Thursday, June 2, 2011

What Double-Dip?

I am seeing homes sell and prices moving up on the lower end. That is not a double dip! Are home prices still adjusting? You bet, and there are some really good deals out there. So drag out that check book and buy while you can.

Amplify’d from lansner.ocregister.com

It’s Thursday morning. Do you know where your home price index stood this week?

According to Case-Shiller’s famous monthly index for March (it’s actually an average of three months), the nation’s housing was double-dipping, with a 4.2% decline in the first quarter. Home prices in 18 cities of their 20 tracked dropped in March on a monthly basis; 12 hit new lows.

A day later CoreLogic’s release of its index for April (also a three months average) suggested: maybe not, or maybe not any more. Their home price index showed a 0.7% increase between March and April, the first increase in this index since the homebuyer tax credit expired in mid-2010.

What’s going on?

Both use a repeat sales method. Methodology-wise, not much difference unless you are a statistics junkie. Ok, there is a difference; Case-Shiller seasonally adjusts while CoreLogic does not. Nobody cares.

More importantly, the CoreLogic index is a little bit timelier covering three months ending in April versus Case-Shiller’s March number. So one could reflect winter’s discontent, while CoreLogic’s Index the green shoots of spring? OK, one swallow does not make it spring. But for every spring there is a first one.
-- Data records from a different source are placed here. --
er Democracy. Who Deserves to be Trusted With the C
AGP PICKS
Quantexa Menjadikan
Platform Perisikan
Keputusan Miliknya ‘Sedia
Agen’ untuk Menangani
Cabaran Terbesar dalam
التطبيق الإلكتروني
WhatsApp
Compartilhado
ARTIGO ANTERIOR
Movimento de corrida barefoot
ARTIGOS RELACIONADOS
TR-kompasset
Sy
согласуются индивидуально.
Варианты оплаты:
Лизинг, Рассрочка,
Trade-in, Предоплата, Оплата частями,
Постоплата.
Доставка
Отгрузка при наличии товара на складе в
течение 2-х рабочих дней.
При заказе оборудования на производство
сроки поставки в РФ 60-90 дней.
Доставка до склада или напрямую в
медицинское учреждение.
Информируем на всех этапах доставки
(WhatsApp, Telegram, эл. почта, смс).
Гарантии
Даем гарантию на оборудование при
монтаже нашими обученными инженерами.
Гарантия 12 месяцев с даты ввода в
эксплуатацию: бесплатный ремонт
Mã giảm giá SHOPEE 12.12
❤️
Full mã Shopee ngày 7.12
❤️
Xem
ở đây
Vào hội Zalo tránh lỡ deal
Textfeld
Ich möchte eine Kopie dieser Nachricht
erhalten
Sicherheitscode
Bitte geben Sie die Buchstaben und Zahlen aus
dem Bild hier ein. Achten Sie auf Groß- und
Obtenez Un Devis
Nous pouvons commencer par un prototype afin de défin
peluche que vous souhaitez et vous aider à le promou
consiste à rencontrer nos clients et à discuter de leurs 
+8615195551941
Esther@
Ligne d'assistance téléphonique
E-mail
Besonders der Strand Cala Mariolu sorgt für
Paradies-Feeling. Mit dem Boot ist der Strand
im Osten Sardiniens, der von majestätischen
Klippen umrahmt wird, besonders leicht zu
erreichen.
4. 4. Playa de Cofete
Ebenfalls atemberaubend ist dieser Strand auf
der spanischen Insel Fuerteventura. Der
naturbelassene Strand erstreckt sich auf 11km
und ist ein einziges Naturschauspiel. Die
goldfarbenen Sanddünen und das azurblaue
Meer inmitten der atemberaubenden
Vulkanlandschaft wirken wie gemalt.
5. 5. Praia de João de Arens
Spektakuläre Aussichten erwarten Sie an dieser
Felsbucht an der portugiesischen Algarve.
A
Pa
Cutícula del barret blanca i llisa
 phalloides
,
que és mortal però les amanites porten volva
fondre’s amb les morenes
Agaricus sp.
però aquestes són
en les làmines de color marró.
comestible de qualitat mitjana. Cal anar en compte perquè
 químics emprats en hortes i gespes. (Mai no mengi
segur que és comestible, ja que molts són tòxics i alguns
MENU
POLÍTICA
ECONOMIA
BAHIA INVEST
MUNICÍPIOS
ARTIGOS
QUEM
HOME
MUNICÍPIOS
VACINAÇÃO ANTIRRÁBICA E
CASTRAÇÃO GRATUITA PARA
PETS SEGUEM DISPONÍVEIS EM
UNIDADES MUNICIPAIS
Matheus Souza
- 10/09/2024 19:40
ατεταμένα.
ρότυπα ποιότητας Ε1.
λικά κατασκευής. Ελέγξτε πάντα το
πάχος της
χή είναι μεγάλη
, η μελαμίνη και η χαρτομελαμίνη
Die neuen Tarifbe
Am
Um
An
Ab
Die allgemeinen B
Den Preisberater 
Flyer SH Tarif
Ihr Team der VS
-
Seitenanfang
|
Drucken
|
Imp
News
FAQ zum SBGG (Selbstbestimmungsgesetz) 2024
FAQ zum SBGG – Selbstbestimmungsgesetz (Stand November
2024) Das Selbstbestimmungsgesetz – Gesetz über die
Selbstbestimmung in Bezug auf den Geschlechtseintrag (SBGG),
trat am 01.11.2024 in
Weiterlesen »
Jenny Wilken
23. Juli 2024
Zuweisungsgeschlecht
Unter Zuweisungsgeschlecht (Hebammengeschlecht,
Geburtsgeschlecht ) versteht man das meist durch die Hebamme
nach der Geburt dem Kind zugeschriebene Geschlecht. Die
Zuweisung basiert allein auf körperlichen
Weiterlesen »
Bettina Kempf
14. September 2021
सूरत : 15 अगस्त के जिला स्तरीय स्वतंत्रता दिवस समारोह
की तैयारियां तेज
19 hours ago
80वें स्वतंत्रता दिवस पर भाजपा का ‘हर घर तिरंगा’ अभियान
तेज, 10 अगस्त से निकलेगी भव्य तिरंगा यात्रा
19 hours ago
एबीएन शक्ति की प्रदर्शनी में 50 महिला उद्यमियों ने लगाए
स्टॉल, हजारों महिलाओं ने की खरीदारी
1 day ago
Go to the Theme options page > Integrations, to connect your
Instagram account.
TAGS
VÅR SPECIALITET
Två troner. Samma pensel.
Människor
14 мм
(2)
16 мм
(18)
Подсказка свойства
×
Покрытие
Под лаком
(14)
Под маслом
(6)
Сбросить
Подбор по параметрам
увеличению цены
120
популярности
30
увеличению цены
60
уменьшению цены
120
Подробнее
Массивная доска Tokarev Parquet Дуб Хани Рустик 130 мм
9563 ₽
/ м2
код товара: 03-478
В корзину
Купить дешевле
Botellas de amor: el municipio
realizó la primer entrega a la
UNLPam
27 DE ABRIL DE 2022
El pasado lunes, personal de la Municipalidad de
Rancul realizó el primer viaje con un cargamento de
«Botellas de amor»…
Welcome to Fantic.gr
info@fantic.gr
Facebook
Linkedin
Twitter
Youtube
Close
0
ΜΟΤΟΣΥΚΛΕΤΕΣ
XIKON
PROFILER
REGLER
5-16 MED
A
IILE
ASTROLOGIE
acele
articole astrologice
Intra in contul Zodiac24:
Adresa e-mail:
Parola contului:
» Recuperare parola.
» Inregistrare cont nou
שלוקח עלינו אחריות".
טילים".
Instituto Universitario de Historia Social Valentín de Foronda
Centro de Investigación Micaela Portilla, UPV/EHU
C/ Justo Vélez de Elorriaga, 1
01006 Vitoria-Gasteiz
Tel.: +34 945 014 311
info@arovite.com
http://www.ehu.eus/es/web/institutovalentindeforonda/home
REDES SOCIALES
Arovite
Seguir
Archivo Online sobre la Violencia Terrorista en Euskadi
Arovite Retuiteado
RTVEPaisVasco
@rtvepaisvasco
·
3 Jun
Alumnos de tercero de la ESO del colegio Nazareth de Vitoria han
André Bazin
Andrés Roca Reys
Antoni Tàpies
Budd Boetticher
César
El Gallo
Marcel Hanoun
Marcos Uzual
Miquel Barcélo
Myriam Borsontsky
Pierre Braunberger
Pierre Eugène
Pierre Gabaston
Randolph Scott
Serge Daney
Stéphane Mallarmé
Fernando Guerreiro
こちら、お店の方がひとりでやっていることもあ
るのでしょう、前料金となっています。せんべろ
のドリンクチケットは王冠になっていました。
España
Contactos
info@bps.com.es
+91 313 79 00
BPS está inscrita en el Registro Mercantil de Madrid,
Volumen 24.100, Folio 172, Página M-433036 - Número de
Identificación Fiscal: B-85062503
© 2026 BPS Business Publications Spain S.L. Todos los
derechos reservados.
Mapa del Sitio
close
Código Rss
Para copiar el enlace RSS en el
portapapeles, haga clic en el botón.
In this context, it is interesting that CoreLogic produces another index. It excludes distressed sales from the equation, which makes this index just a little bit more interesting. Distressed sales are REO sales, short sales etc. Note:

  • Year-over-year U.S/ home prices including distress were down 7.5% in April. Without distress, CoreLogic’s index for the nation was up 0.5%!
  • Closer to home, for single-family homes and including distress the 12-months changes were -5.7% in Los Angeles; -3.77% in Orange County; and -4.34% in San Diego County. Double-dippy.
  • Excluding distress, 12-moths changes registered +2.75% in Los Angeles County, -1.57% in Orange County, and 1.15% in San Diego County. OK, it’s not be quite spring time for Orange County, yet.

Clearly, the CoreLogic numbers show an interesting delineation. They may reflect the difference in quality of foreclosed homes versus non-distressed homes. They also could suggest that the fabled “turn” in the housing market may arrive first in the regular, non-distressed housing markets.